# shimano twin power vs. sustain fe?



## grouper sandwich (Jul 26, 2007)

Aside from the warranty issue, are there any differences between the two?


----------



## Bantam1 (Jun 26, 2007)

The Twin Power is actually above the Sustain slightly as far as bearing content. Our gears will be more durable than the Twin Power. The Twin Power used to be in between the Sustain and Stella. Now they have introduced a new reel in Japan that is a cost down version of the Stella. 


The Twin Power uses the softer gears and different gear ratios than our Sustain FE. We will not have parts for the Sustain.


----------



## Gigabite (Feb 18, 2007)

Here's the specs:

Sustain 8000 - Cap 12/325, 16/250, 20/185 - Max Drag 24 - Bearings 6 - Gear 5:7:1-20.6 oz


Twin Speed 8000 - Cap 20/250, 25/185 - Max Drag 33 - Bearings 10 - Gear HG 5:7:1, PG 5.0:1

Both reels are about the same price $300. A couple of weeks ago BPS had the Sustain 8000 on sale for $249.
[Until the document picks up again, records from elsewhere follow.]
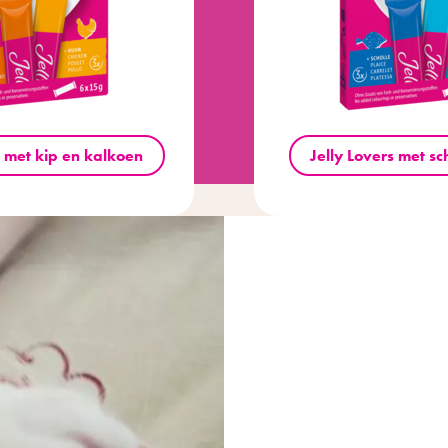
s met kip en kalkoen
Jelly Lovers met sc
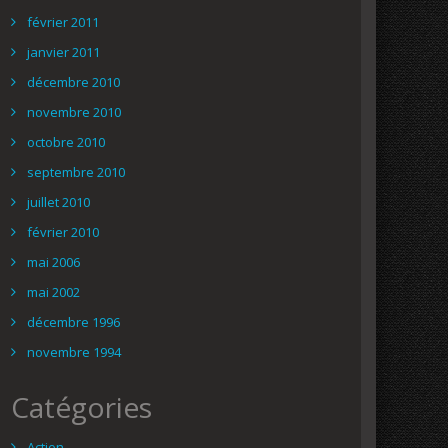
février 2011
janvier 2011
décembre 2010
novembre 2010
octobre 2010
septembre 2010
juillet 2010
février 2010
mai 2006
mai 2002
décembre 1996
novembre 1994
Catégories
Action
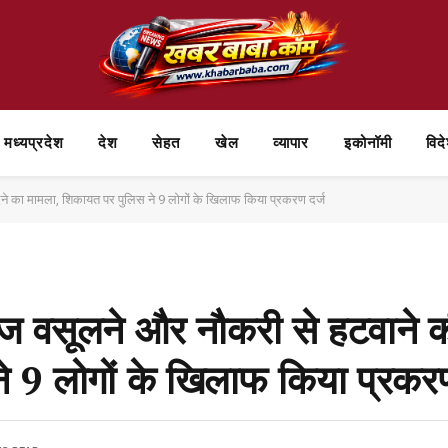
मध्यप्रदेश
देश
सेहत
खेल
व्यापार
⁠इकोनॉमी
विद
ने का मामला, शिकायत पर पुलिस ने 9 लोगों के खिलाफ किया प्रकरण दर्ज
ाज वसूलने और नौकरी से हटवाने क
े 9 लोगों के खिलाफ किया प्रकरण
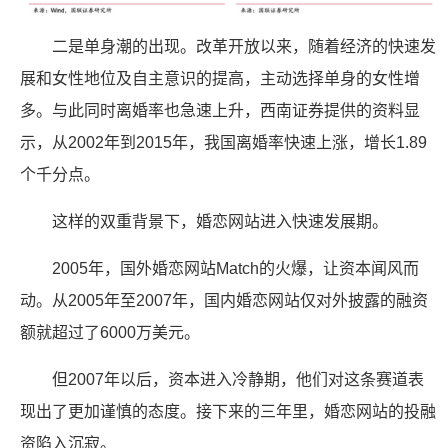
二是单身潮的出现。改革开放以来，随着经济的快速发
展和女性地位及自主意识的提高，主动选择单身的女性增
多。与此同时离婚率也急速上升，西南证券提供的资料显
示，从2002年到2015年，我国离婚率快速上涨，增长1.89
个千分点。
这样的双重背景下，婚恋网站进入快速发展期。
2005年，国外婚恋网站Match的火爆，让资本闻风而
动。从2005年至2007年，国内婚恋网站仅对外披露的融资
额就超过了6000万美元。
但2007年以后，资本进入冷静期，他们对这条赛道表
现出了更加谨慎的态度。接下来的三年里，婚恋网站的投融
资陷入沉寂。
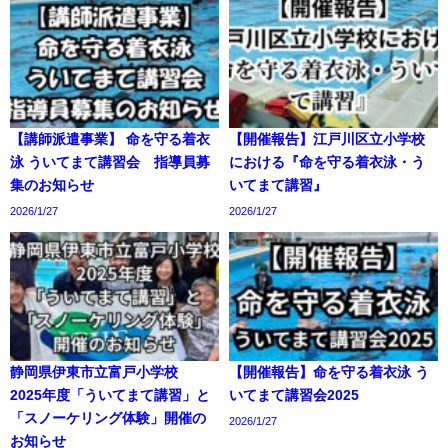
【講師派遣事業】 命を守る着衣
【開催報告】江戸川区立小学校
泳 ういてまて講習会 指導員募
における『命を守る着衣泳・う
集のお知らせ
いてまて講習』
2026/1/27
2026/1/27
静岡県伊東市立富戸小学校
【開催報告】命を守る着衣泳 う
2025年度「ういてまて講習」と
いてまて講習会2025
「スノーケリング体験」開催の
2026/1/27
お知らせ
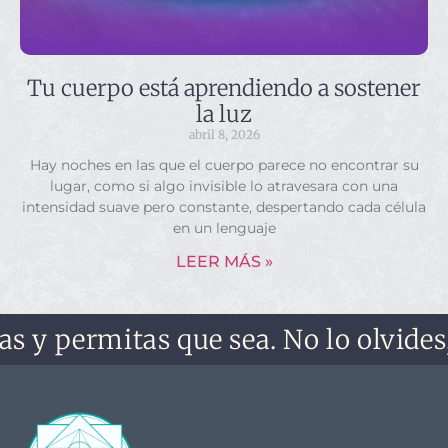
Tu cuerpo está aprendiendo a sostener
la luz
abril 8, 2026
Hay noches en las que el cuerpo parece no encontrar su
lugar, como si algo invisible lo atravesara con una
intensidad suave pero constante, despertando cada célula
en un lenguaje
LEER MÁS »
mitas que sea. No lo olvides, no te o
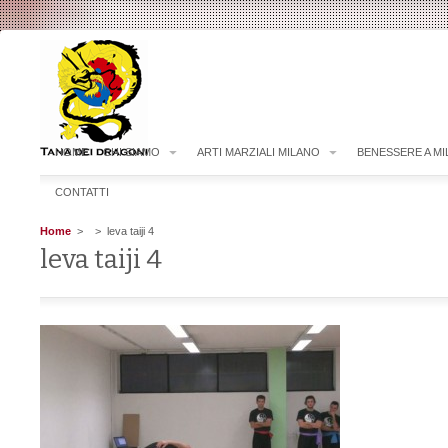
HOME
CHI SIAMO
ARTI MARZIALI MILANO
BENESSERE A M
CONTATTI
Home
>
> leva taiji 4
leva taiji 4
I chose the twin speed for its capacity, drag, bearings, and PG. It's served me well for almost a year.


----------



## grouper sandwich (Jul 26, 2007)

I'm much less concerned about capacity and moreso about durability and smoothness. Most of the fishing with this reel would be on the flats of the Florida Big Bend tossing jigs and sppons for trout, reds and spanish macks, so a reel in the 2500 size would be sufficient. I've got a wall full of Newell's for my grouper digging and calcutta's for red snapper. We don't have tuna and such in these shallow waters so there's really no need for an 8000 size reel. At any rate, it sounds like based on Bantam's description I might be better off with the sustain fe since it has the more durable gearing. Thanks for the help.


----------